Red Hat Bugzilla – Bug 1469182
Peering should be blocked if cluster network is unavailable
Last modified: 2018-02-22 07:27:03 EST
Description of problem:
If the cluster network is unavailable for some reason, but the public network is up an OSD may be marked down, but report itself as up. This can result in peering that cannot complete.
Version-Release number of selected component (if applicable):
Steps to Reproduce:
1.Take cluster network offline
2.Wait for OSD to be reported down by peers
3.Watch for peering blocked by OSD.X
Actual results:Peering is blocked forever
Expected results:pgs are remapped
(In reply to Tupper Cole from comment #0)
> Description of problem:
> If the cluster network is unavailable for some reason, but the public
> network is up an OSD may be marked down, but report itself as up.

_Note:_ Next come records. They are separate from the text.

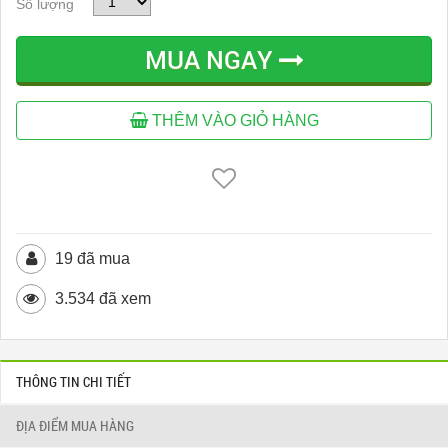
Số lượng
MUA NGAY
THÊM VÀO GIỎ HÀNG
19 đã mua
3.534 đã xem
THÔNG TIN CHI TIẾT
ĐỊA ĐIỂM MUA HÀNG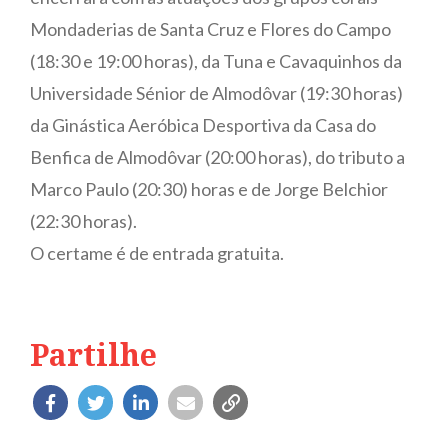
Mondaderias de Santa Cruz e Flores do Campo
(18:30 e 19:00 horas), da Tuna e Cavaquinhos da
Universidade Sénior de Almodôvar (19:30 horas)
da Ginástica Aeróbica Desportiva da Casa do
Benfica de Almodôvar (20:00 horas), do tributo a
Marco Paulo (20:30) horas e de Jorge Belchior
(22:30 horas).
O certame é de entrada gratuita.
Partilhe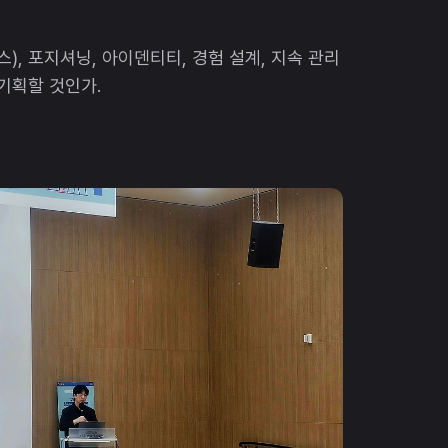
), 포지셔닝, 아이덴티티, 경험 설계, 지속 관리
기획할 것인가.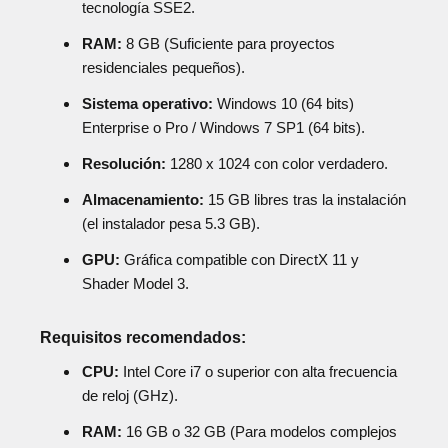
tecnología SSE2.
RAM:
8 GB (Suficiente para proyectos
residenciales pequeños).
Sistema operativo:
Windows 10 (64 bits)
Enterprise o Pro / Windows 7 SP1 (64 bits).
Resolución:
1280 x 1024 con color verdadero.
Almacenamiento:
15 GB libres tras la instalación
(el instalador pesa 5.3 GB).
GPU:
Gráfica compatible con DirectX 11 y
Shader Model 3.
Requisitos recomendados:
CPU:
Intel Core i7 o superior con alta frecuencia
de reloj (GHz).
RAM:
16 GB o 32 GB (Para modelos complejos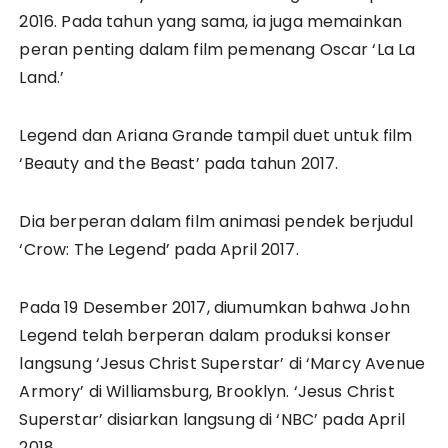
2016. Pada tahun yang sama, ia juga memainkan
peran penting dalam film pemenang Oscar ‘La La
Land.’
Legend dan Ariana Grande tampil duet untuk film
‘Beauty and the Beast’ pada tahun 2017.
Dia berperan dalam film animasi pendek berjudul
‘Crow: The Legend’ pada April 2017.
Pada 19 Desember 2017, diumumkan bahwa John
Legend telah berperan dalam produksi konser
langsung ‘Jesus Christ Superstar’ di ‘Marcy Avenue
Armory’ di Williamsburg, Brooklyn. ‘Jesus Christ
Superstar’ disiarkan langsung di ‘NBC’ pada April
2018.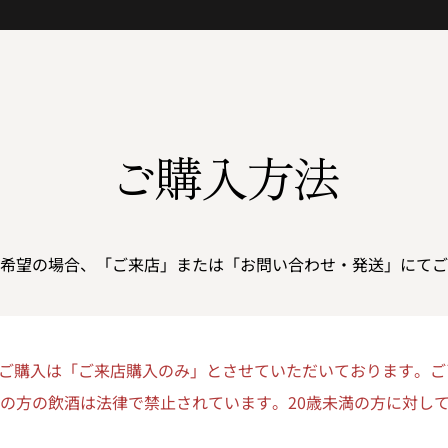
ご購入方法
希望の場合、「ご来店」または「お問い合わせ・発送」にてご
ご購入は「ご来店購入のみ」とさせていただいております。ご
満の方の飲酒は法律で禁止されています。20歳未満の方に対し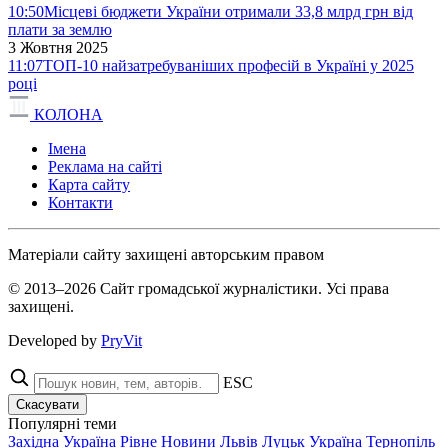
10:50
Місцеві бюджети України отримали 33,8 млрд грн від
плати за землю
3 Жовтня 2025
11:07
ТОП-10 найзатребуваніших професій в Україні у 2025
році
КОЛОНА
Імена
Реклама на сайті
Карта сайту
Контакти
Матеріали сайту захищені авторським правом
© 2013–2026 Сайт громадської журналістики. Усі права
захищені.
Developed by
PryVit
ESC
Скасувати
Популярні теми
Західна Україна
Рівне
Новини
Львів
Луцьк
Україна
Тернопіль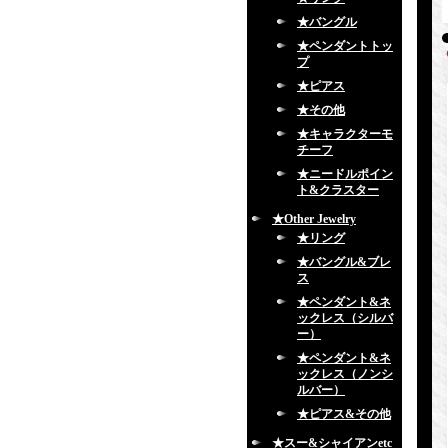
★バングル
★ペンダントトッ
プ
★ピアス
★その他
★キャラクターモ
チーフ
★ニードルポイン
ト&クラスター
★Other Jewelry
★リング
★バングル&ブレ
ス
★ペンダント&ネ
ックレス（シルバ
ー）
★ペンダント&ネ
ックレス（ノンシ
ルバー）
★ピアス&その他
★スー&シャイアンetc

This can
> result in peering that cannot complete.
> Actual results:Peering is blocked forever
> Expected results:pgs are remapped
The cluster network is how OSDs talk to each other. If it's down, nothing will function - since the OSDs can't communicate with each other, writes cannot work.
So asking for pgs to be 'remapped' in this case does not make sense to me. Are you asking for better detection/clearer warnings when the cluster network is not working?
There are situation where a single host may not have connectivity to the cluster network, but will still have public network access.
To explain the scenario:
Customer has a five rack cluster, with single top of rack switches (failure domain is the rack). Cluster and public network are VLAN tagged, both through same switch. There is no issue if the switch dies, however a single port shutting down leaves the public network up and the cluster network unavailable on one node.
This exact scenario caused an outage on an upstream cluster slated for migration to supported RHCS.
Sounds like our existing cluster/client network heartbeats aren't working right then - needs investigation.